Embedding a Foundation Now for In-Store Personalization


The impact of digital was first felt by retailers through the evolution of online shopping over the past decade. In conjunction with this the retail industry witnessed the ubiquitous adoption of smart devices by consumers. However, due to many practical business reasons the physical store continues to be slower to digitally evolve despite all the hype in regard to automation and artificial intelligence (AI). The opportunity of digital in-store benefits both customers and retail teams equally if prepared for properly.

It is challenging to provide “one-size fits all” advice on the best approach to driving personalization in physical stores because each retailer’s store estate can be complex in respect to the number of stores, store locations, differing sizes of stores across the estate, and the format of the store (i.e., fashion, food, general merchandize, or mixed). However, the growth of online shopping has continued to increase the consumers’ expectation in regard to receiving an ever more personalized and seamless shopping experiences across online and in-store contexts.

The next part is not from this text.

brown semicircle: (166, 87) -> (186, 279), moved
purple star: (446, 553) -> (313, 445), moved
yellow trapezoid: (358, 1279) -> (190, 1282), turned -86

Best-practices recommended for consideration when developing an in-store personalization engagement strategy are not simply a case of replicating what has been successful online. The physical store is a more complicated environment to engage consumers within than the tightly focused and curated experience of online. An in-store shopping experience has numerous in-person social dynamics, and other multi-sensory factors, that are not reflected when using an online store so the approach, while similar, has very different dynamics.

The following challenges must be addressed to embed an operational foundation for delivering personalized in-store experiences:

Inability to understand in-store micro-trends – To drive in-store personalization retailers must understand the granular behavior of specific consumers both within individual and across multiple stores. These behaviors include consumer type (i.e., comparison, time-limited, or attention-deprived), visit frequency (i.e., first-time, infrequent, and often), duration, cross-department journey, conversion rate, demographics, and purchase preference (i.e., purchase in store, click and collect, purchase and deliver). Marketers' need to utilize the aforementioned granular data to deliver targeted per-consumer information and offers either direct to a consumer’s smart phone or to a sales assistant’s mobile device. The data generated from new digital touchpoints, in each store, allows retailers to optimize merchandising, marketing, and shop floor teams to better understand how granular consumer behavior impacts a stores performance and the dynamics across the retail estate.

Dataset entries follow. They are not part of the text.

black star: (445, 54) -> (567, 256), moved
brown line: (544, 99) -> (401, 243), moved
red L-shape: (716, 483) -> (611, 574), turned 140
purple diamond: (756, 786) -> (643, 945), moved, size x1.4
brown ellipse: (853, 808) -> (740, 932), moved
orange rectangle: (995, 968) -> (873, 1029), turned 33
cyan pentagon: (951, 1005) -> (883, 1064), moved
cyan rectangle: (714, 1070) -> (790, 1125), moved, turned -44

Empowering not burdening store staff - It is common for retailers to have frequent staff turnover, on a per store basis, which increases with temporary staff employed during peak trading periods throughout the retail calendar. To this end providing staff with mobile devices to better engage and support customers must be carefully thought through. Just providing mobile devices for sales assistants to search a retailer's online inventory falls a long way short of the business opportunity presented. A consumer in a physical store engages with a sales assistant for information that is not readily available to them and often loses interest in a purchase if a sales assistant cannot help. Sales assistants need devices with intuitive software interfaces that adapt to the specific role, within a department, of the employee using it. Devices with complex and time-consuming user interfaces will deter employees from using them and diminish the business value of the investment by the retailer.

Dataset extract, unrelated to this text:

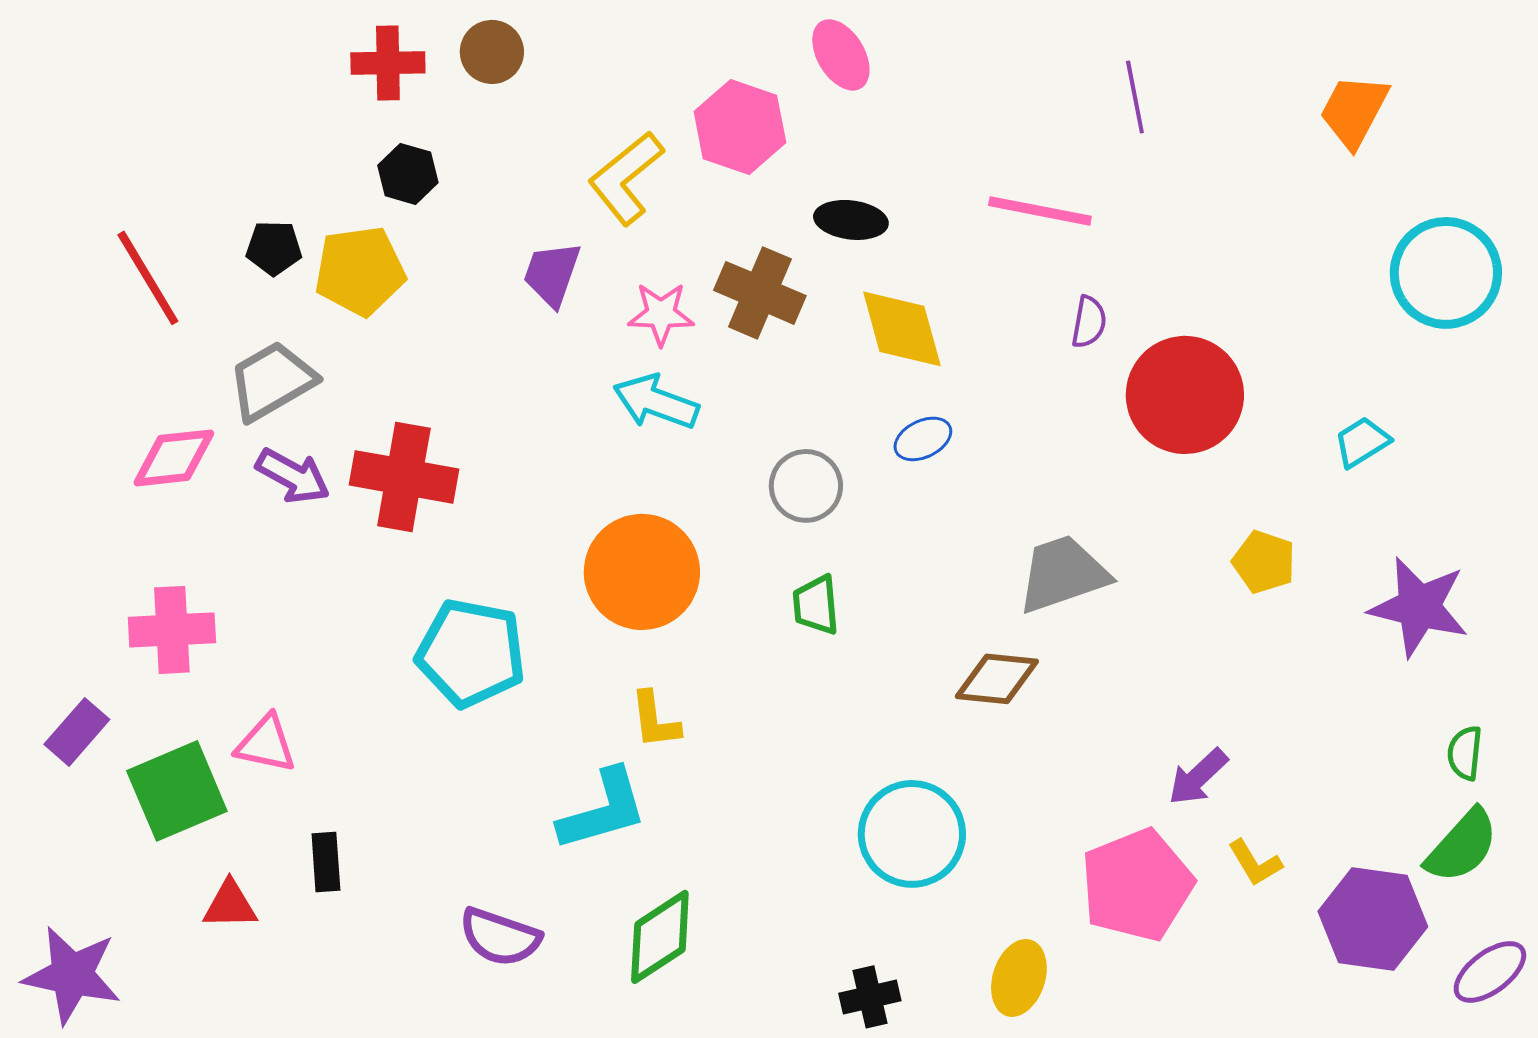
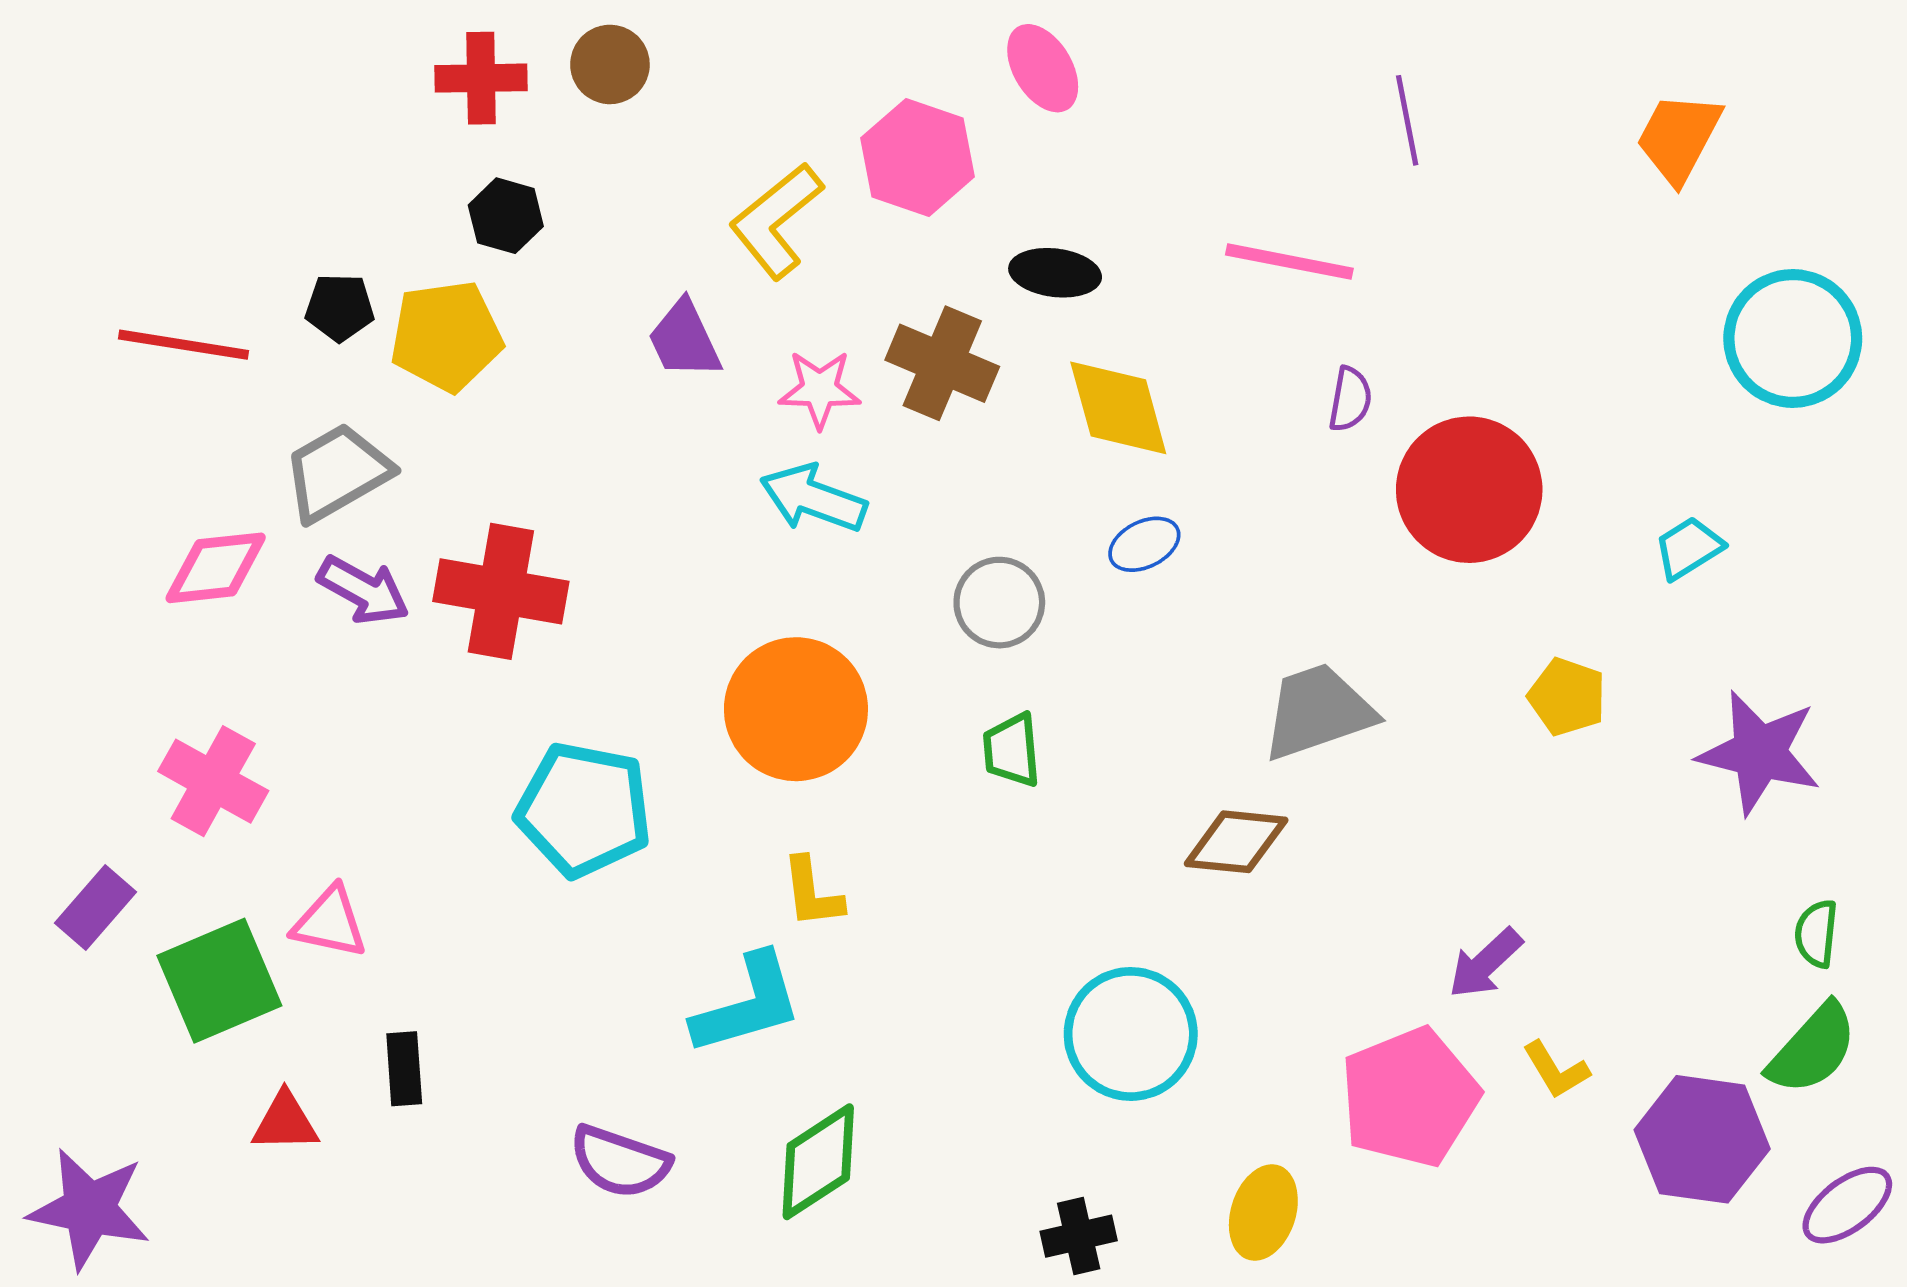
purple trapezoid: (552, 274) -> (684, 340), turned -44
red line: (148, 278) -> (183, 345), turned -50
pink cross: (172, 630) -> (213, 781), turned 32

The importance of in-store data connectivity – On a per store basis determine the existing network bandwidth constraints in contrast to the requirements of deploying digital technologies that require integration with centralized systems. No matter how great the user experience on a mobile device is, either for sales assistants or consumers, without fast Wi-Fi with perfect coverage across each store the benefits of an in-store personalization strategy will not be realized. Very few commercial retail spaces were designed in anticipation of providing good wireless data coverage and many retailers who adopted in-store Wi-Fi did so without anticipating usage growth by both staff and consumers. In addition, Wi-Fi coverage per store requires segregated networks, with reserved bandwidth, for store operations as well as "free" in-store Wi-Fi for consumers to use. Extensive planning and co-ordination are needed on a per-store basis to address cost and complexity and ensure ease of operation/manageability.

Culturally embracing rapid in-store experimentation - Rapid experimentation, at scale appropriate to the retailer, is an iterative method of gathering in-store customer engagement data to determine how and when consumers are being influenced and what is changing their purchasing patterns. Gathering such data allows marketers and merchandisers to incrementally evolve and improve in-store personalization engagement and also stop those that are not providing the desired results in faster and more frequent cycles that keeps apace with the consumer. Retailers must become comfortable with iteratively, and rapidly, evolving the retail use cases derived from in-store personalization exercises and design them from the start for rapid deployment across the whole store estate, if deemed successful.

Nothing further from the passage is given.